The plane crashed in southern Cameroon shortly after take-off
The Foreign Office has named the British passengers as married Adam and Sarah Stewart, Anthony Mitchell, Stuart Claisse and Gordon Wright.
The wreckage of the Kenyan Airways Boeing 737-800 with 114 people on board was found after a 40 hour search.
There is no evidence that anyone survived the crash so far.
Only small pieces of the wreckage have been recovered and search teams hope to follow the trail of debris to find the main fuselage on Monday.
British officials will initially be based in Cameroon's capital Yaounde, and will wait for the go ahead locally before visiting the crash site.
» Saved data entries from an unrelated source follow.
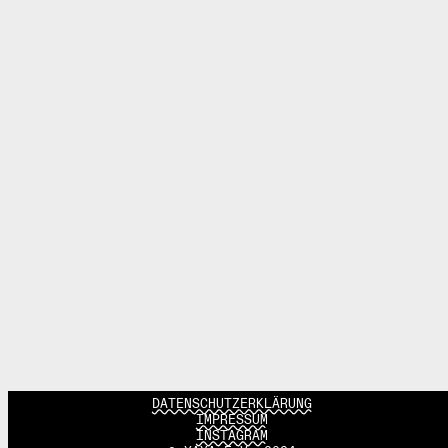
DATENSCHUTZERKLÄRUNG
IMPRESSUM
INSTAGRAM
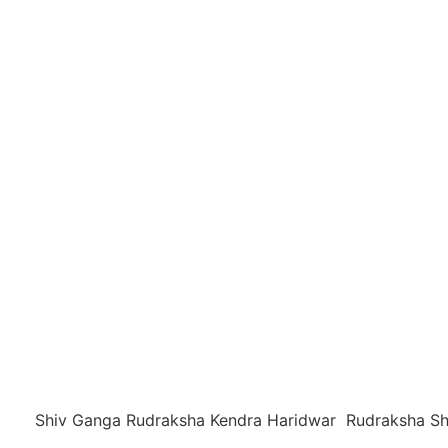
Shiv Ganga Rudraksha Kendra Haridwar Rudraksha Sh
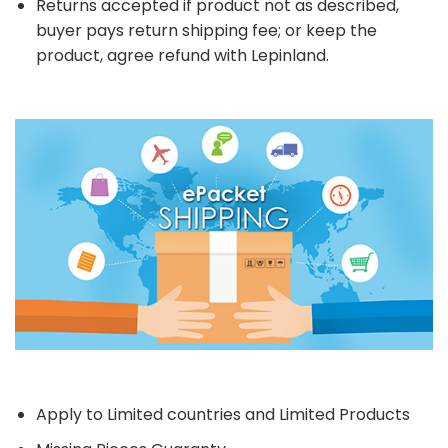
Returns accepted if product not as described,
buyer pays return shipping fee; or keep the
product, agree refund with Lepinland.
Apply to Limited countries and Limited Products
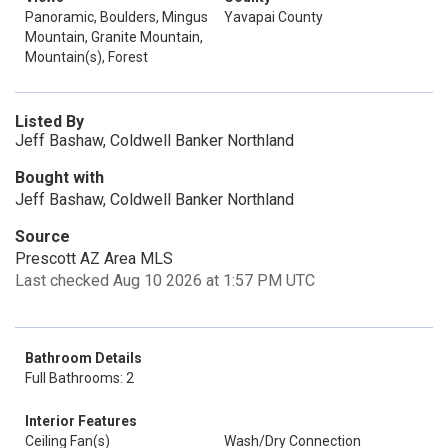
Panoramic, Boulders, Mingus
Yavapai County
Mountain, Granite Mountain,
Mountain(s), Forest
Listed By
Jeff Bashaw, Coldwell Banker Northland
Bought with
Jeff Bashaw, Coldwell Banker Northland
Source
Prescott AZ Area MLS
Last checked Aug 10 2026 at 1:57 PM UTC
Bathroom Details
Full Bathrooms: 2
Interior Features
Ceiling Fan(s)
Wash/Dry Connection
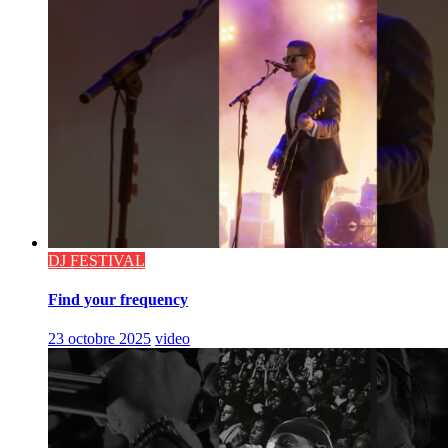
DJ FESTIVAL
Find your frequency
23 octobre 2025
video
Consular teams will liaise with relatives of the Britons on board the crashed aircraft.
Kenya Airways said: "At this time, search and rescue operations are in progress and we have no confirmed information about survivors or any possible casualties."
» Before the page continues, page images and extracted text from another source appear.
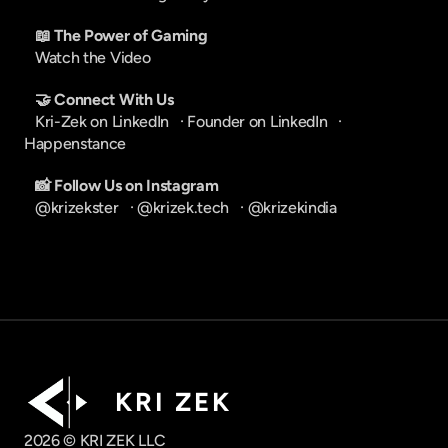
📖 The Power of Gaming
Watch the Video
🤝 Connect With Us
Kri-Zek on LinkedIn
   · 
Founder on LinkedIn
   · 
Happenstance
📸 Follow Us on Instagram
@krizekster
   · 
@krizek.tech
   · 
@krizekindia
K R I   Z E K
2026 © KRI ZEK LLC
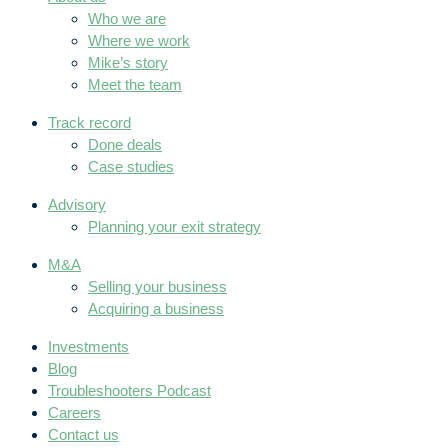
Who we are
Where we work
Mike’s story
Meet the team
Track record
Done deals
Case studies
Advisory
Planning your exit strategy
M&A
Selling your business
Acquiring a business
Investments
Blog
Troubleshooters Podcast
Careers
Contact us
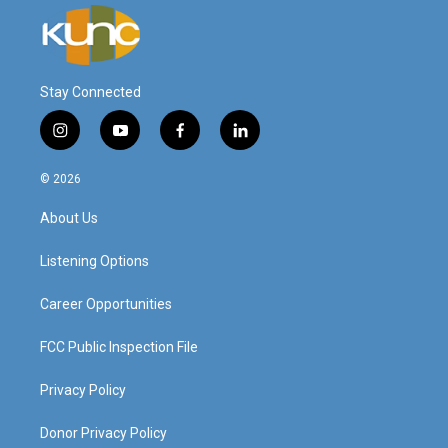
Stay Connected
i
y
f
l
n
o
a
i
s
u
c
n
© 2026
t
t
e
k
a
u
b
e
About Us
g
b
o
d
r
e
o
i
a
k
n
Listening Options
m
Career Opportunities
FCC Public Inspection File
Privacy Policy
Donor Privacy Policy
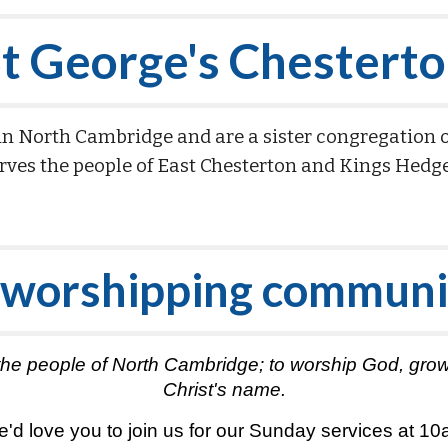
t George's Chestert
in North Cambridge and are a sister congregation 
rves the people of East Chesterton and Kings Hedg
 worshipping communi
 for the people of North Cambridge; to worship God, g
Christ's name.
'd love you to join us for our Sunday services at 1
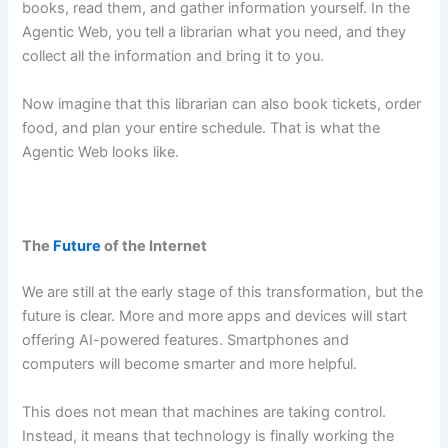
books, read them, and gather information yourself. In the
Agentic Web, you tell a librarian what you need, and they
collect all the information and bring it to you.
Now imagine that this librarian can also book tickets, order
food, and plan your entire schedule. That is what the
Agentic Web looks like.
The
Future
of the Internet
We are still at the early stage of this transformation, but the
future is clear. More and more apps and devices will start
offering AI-powered features. Smartphones and
computers will become smarter and more helpful.
This does not mean that machines are taking control.
Instead, it means that technology is finally working the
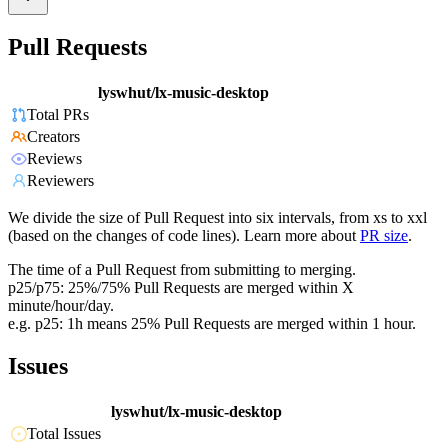
Pull Requests
lyswhut/lx-music-desktop
Total PRs
Creators
Reviews
Reviewers
We divide the size of Pull Request into six intervals, from xs to xxl
(based on the changes of code lines). Learn more about
PR size
.
The time of a Pull Request from submitting to merging.
p25/p75: 25%/75% Pull Requests are merged within X
minute/hour/day.
e.g. p25: 1h means 25% Pull Requests are merged within 1 hour.
Issues
lyswhut/lx-music-desktop
Total Issues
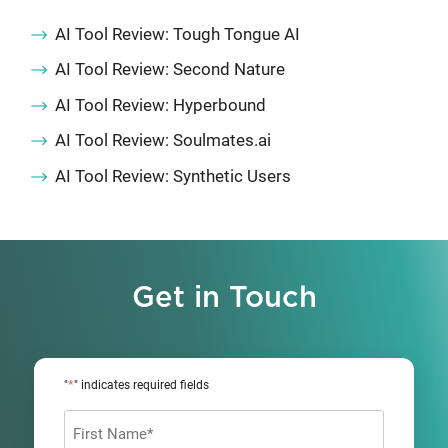
AI Tool Review: Tough Tongue AI
AI Tool Review: Second Nature
AI Tool Review: Hyperbound
AI Tool Review: Soulmates.ai
AI Tool Review: Synthetic Users
Get in Touch
*
"
" indicates required fields
Name
*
The six-month-old aircraft crashed in a mangrove swamp at midnight on Saturday 12 miles south-east of Douala, where it had taken off.
Contact with Flight KQ507 was lost by air traffic control shortly after take-off at 0005 local time (0105 GMT). It was due to arrive in Nairobi at 0615 (0315 GMT).
The flight originated in Ivory Coast and was reported missing on Saturday after it failed to arrive in Kenya.
People from at least 23 different nationalities were on board, according Kenya Airways.
Anthony Mitchell was a Nairobi-based journalist working for news agency Associated Press (AP).
He had been on assignment in the Cameroon region for the past week and contacted his family before boarding the flight to say he was heading home. It is understood he has family in London.
He was expelled from Ethiopia in January 2006 after being accused of portraying the country in a bad light in his reports for AP.
AP executive editor Kathleen Carroll said: "Anthony had contacted his family before boarding the flight to let them know he was headed home. We hope for the best."